/ 100

Suzuna Tajima: Confine and Breathe

Tokyo, Japan


Will there always be a gap between ideal and reality? Will there always be a gap between the world we inhabit today, and the world we dream of inhabiting? A visual courage of conviction is present in Confine and breathe, Suzuna Tajima has confidence to do what she believes is right, even though other people may not agree or approve. A constant reminder of her creative freedom, lunacy and prudence are illustrated, though her use of blurred out imagery, flash-lit subjects, dusty and grainy rainbow-filled skies, and by taking photographs of printed photographs.

Look closer but expect nothing, since Suzuna Tajima is fabricating a personal, almost totalitarian visual language, liberated from traditional visual storytelling — her own freedom of visual speech. Tajima experiments with editing, almost otherworldly, by reshaping or revitalizing her photographs  with painting, geometrical shapes, hiding the models identities or other. These visual experiments contributes effectively to a vigorous, almost animated perspective on youth, spirit and identity. Suzuna Tajima’s view on the world seem to spin wildly and hastily, and identity seem as a diagnosis where only photography functions as medicine. The photographic series Confine and breathe is hallucinatory, often fearless and relentless imagery,  it’s unexpected picture-editing, it’s vertiginous camera installments, assaults the viewer’s senses and scrambles the brain. Through her photographic practice, Tajima expresses mischief to the conflict between patience and selfishness within herself, and ultimately also the viewer.
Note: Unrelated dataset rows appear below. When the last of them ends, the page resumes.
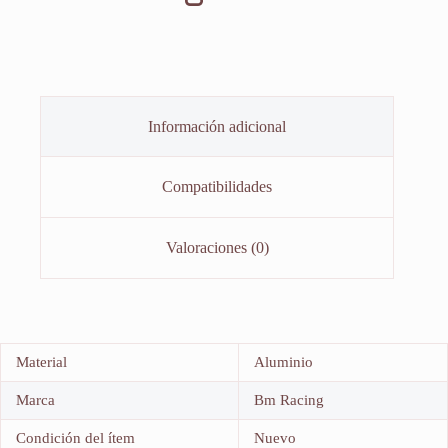
Información adicional
Compatibilidades
Valoraciones (0)
Material
Aluminio
Marca
Bm Racing
Condición del ítem
Nuevo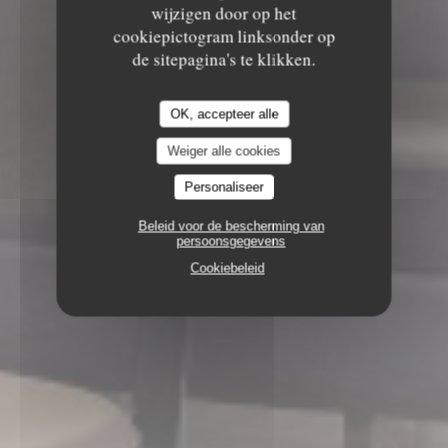
wijzigen door op het
cookiepictogram linksonder op
de sitepagina's te klikken.
OK, accepteer alle
Weiger alle cookies
Personaliseer
Beleid voor de bescherming van
persoonsgegevens
Cookiebeleid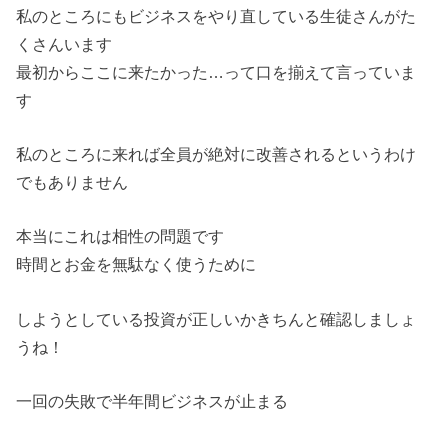
私のところにもビジネスをやり直している生徒さんがた
くさんいます
最初からここに来たかった…って口を揃えて言っていま
す
私のところに来れば全員が絶対に改善されるというわけ
でもありません
本当にこれは相性の問題です
時間とお金を無駄なく使うために
しようとしている投資が正しいかきちんと確認しましょ
うね！
一回の失敗で半年間ビジネスが止まる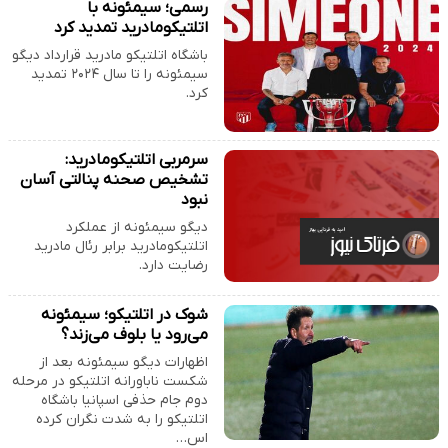
رسمی؛ سیمئونه با
اتلتیکومادرید تمدید کرد
باشگاه اتلتیکو مادرید قرارداد دیگو
سیمئونه را تا سال ۲۰۲۴ تمدید
کرد.
سرمربی اتلتیکومادرید:
تشخیص صحنه پنالتی آسان
نبود
دیگو سیمئونه از عملکرد
اتلتیکومادرید برابر رئال مادرید
رضایت دارد.
شوک در اتلتیکو؛ سیمئونه
می‌رود یا بلوف می‌زند؟
اظهارات دیگو سیمئونه بعد از
شکست ناباورانه اتلتیکو در مرحله
دوم جام حذفی اسپانیا باشگاه
اتلتیکو را به شدت نگران کرده
اس…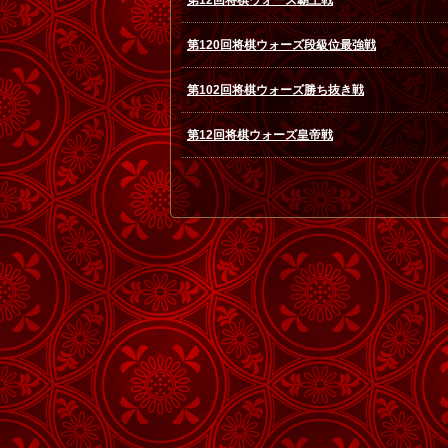
第12回将棋ウォーズ覇王戦
第120回将棋ウォーズ段級位最強戦
第102回将棋ウォーズ勝ち抜き戦
第12回将棋ウォーズ皇帝戦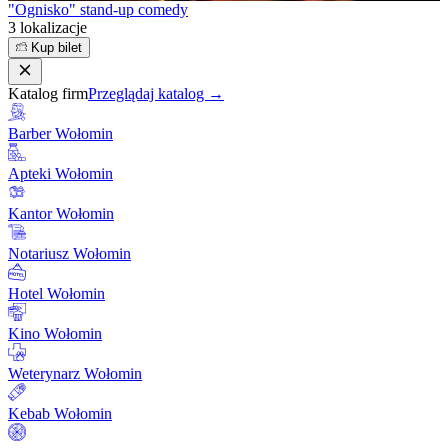
"Ognisko" stand-up comedy
3 lokalizacje
Kup bilet
Katalog firm
Przeglądaj katalog →
Barber Wołomin
Apteki Wołomin
Kantor Wołomin
Notariusz Wołomin
Hotel Wołomin
Kino Wołomin
Weterynarz Wołomin
Kebab Wołomin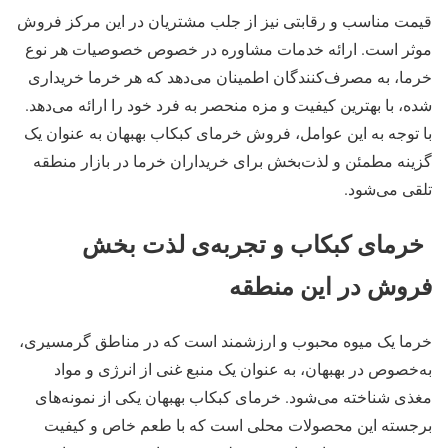
قیمت مناسب و رقابتی نیز از جلب مشتریان در این مرکز فروش
موثر است. ارائه خدمات مشاوره در خصوص خصوصیات هر نوع
خرما، به مصرف‌کنندگان اطمینان می‌دهد که هر خرما خریداری
شده، با بهترین کیفیت و مزه منحصر به فرد خود را ارائه می‌دهد.
با توجه به این عوامل، فروش خرمای کبکاب بهبهان به عنوان یک
گزینه مطمئن و لذت‌بخش برای خریداران خرما در بازار منطقه
تلقی می‌شود.
خرمای کبکاب و تجربه‌ی لذت بخش
فروش در این منطقه
خرما یک میوه محبوب و ارزشمند است که در مناطق گرمسیری،
به‌خصوص در بهبهان، به عنوان یک منبع غنی از انرژی و مواد
مغذی شناخته می‌شود. خرمای کبکاب بهبهان یکی از نمونه‌های
برجسته این محصولات محلی است که با طعم خاص و کیفیت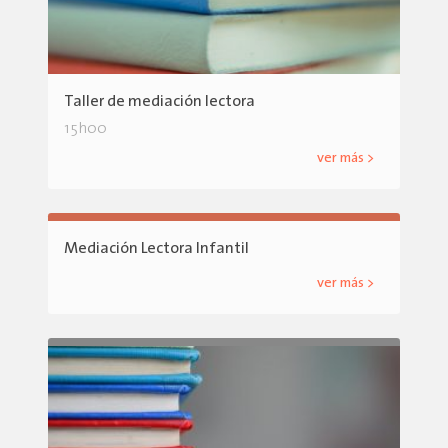
Taller de mediación lectora
15h00
ver más >
Mediación Lectora Infantil
ver más >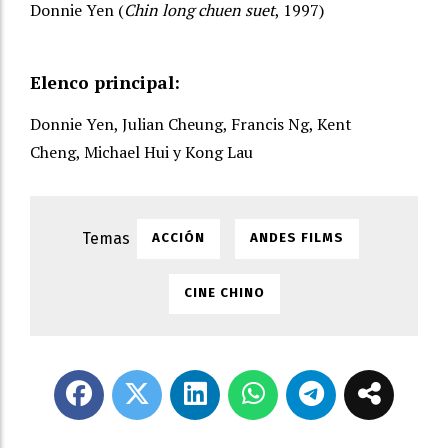
Donnie Yen (
Chin long chuen suet
, 1997)
Elenco principal:
Donnie Yen, Julian Cheung, Francis Ng, Kent
Cheng, Michael Hui y Kong Lau
ACCIÓN
ANDES FILMS
CINE CHINO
Suzuna Tajima (b. 2002) is based in Tokyo, Japan, where she also began her photographic practice when studying fashion design. Seamlessly, Suzuna Tajima possesses a cinematic language that is precise and distinctive, and she implements a surprise in every picture. Confine and breathe showcases Suzuna Tajima’s photographic practice as a complex visual language; with versatile composition, of honest, intimate, vibrant and unruly photographic expression, and by intentionally disordering editing, ask questions about human existence, youth and social orders.